The conventional measure of volatile anesthetic potency is the minimum alveolar concentration (MAC) (34), which can most efficiently be determined by using the Dixon “up-and-down” method (25). MAC for a population is conventionally defined as the volatile anesthetic concentration preventing movement in response to surgical skin incision. An analogous concentration can be determined in individuals using repeated noxious electrical stimulation (35). The resulting partial pressures are uniformly lower than obtained with skin incision (36), but electrical stimulation nonetheless provides a reasonable measure of anesthetic need and has been used in previous studies (37).

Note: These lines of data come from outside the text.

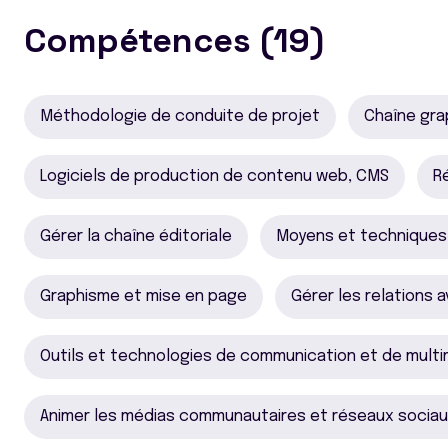
Compétences (19)
Méthodologie de conduite de projet
Chaîne gra
Logiciels de production de contenu web, CMS
R
Gérer la chaîne éditoriale
Moyens et techniques 
Graphisme et mise en page
Gérer les relations 
Outils et technologies de communication et de multi
Animer les médias communautaires et réseaux socia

We used this technique in the current study because it has the advantage of allowing crossover study designs that are especially sensitive for detecting treatment-induced changes in anesthetic requirement. Consequently, we had an 80% power to detect differences among the groups of only 0.7 volume-percent desflurane.

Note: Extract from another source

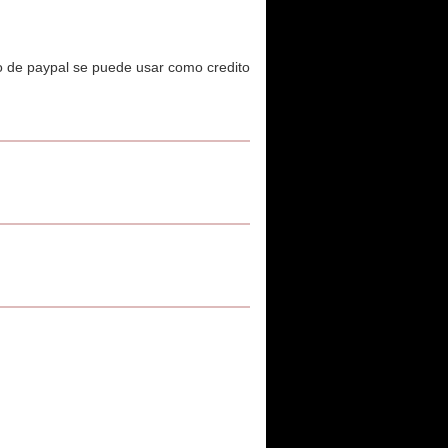
o de paypal se puede usar como credito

One might argue that the acupoints we used in our volunteers were suboptimal. However, the points we chose were located on the Stomach, Large Intestine, and Spleen meridians; all are closely related to each other and all 4 points are routinely used for pain in the epigastric area (where we positioned our noxious stimulation) and are recommended for abdominal surgery (22).

In conclusion, acupuncture initiated 30 minutes before induction of general anesthesia was no more effective than acupuncture initiated immediately before induction of general anesthesia. More importantly, neither was more effective than no treatment whatsoever. This result is consistent with three previous studies in which acupuncture induced after induction of general anesthesia produced little or no reduction in anesthetic requirement. We thus conclude that the effects of volatile anesthetics overshadow the analgesic effect of acupuncture. Consequently, acupuncture in the perioperative setting would more appropriately be directed at better-documented treatments including postoperative analgesia and ameliorating nausea and vomiting.


Supported by NIH Grants GM 061655 and DE 14879 (Bethesda, MD), the Jewish Hospital Foundation (Louisville, KY) the Gheens Foundation (Louisville, KY), the Joseph Drown Foundation (Los Angeles, CA), and the Commonwealth of Kentucky Research Challenge Trust Fund (Louisville, KY). Dr. Akça is the recipient of a Research Training Grant from the Foundation for Anesthesia Education and Research.

Implications: Electro-stimulation of the Zusanli (St36), Sanyinjiao (Sp6), Liangqiu (St34), and Hegu (LI4) acupuncture points, whether initiated 30 minutes before or at induction of anesthesia, did not reduce desflurane requirements in healthy volunteers. This type of acupuncture is thus unlikely to facilitate general anesthesia or decrease the need for anesthetic drugs.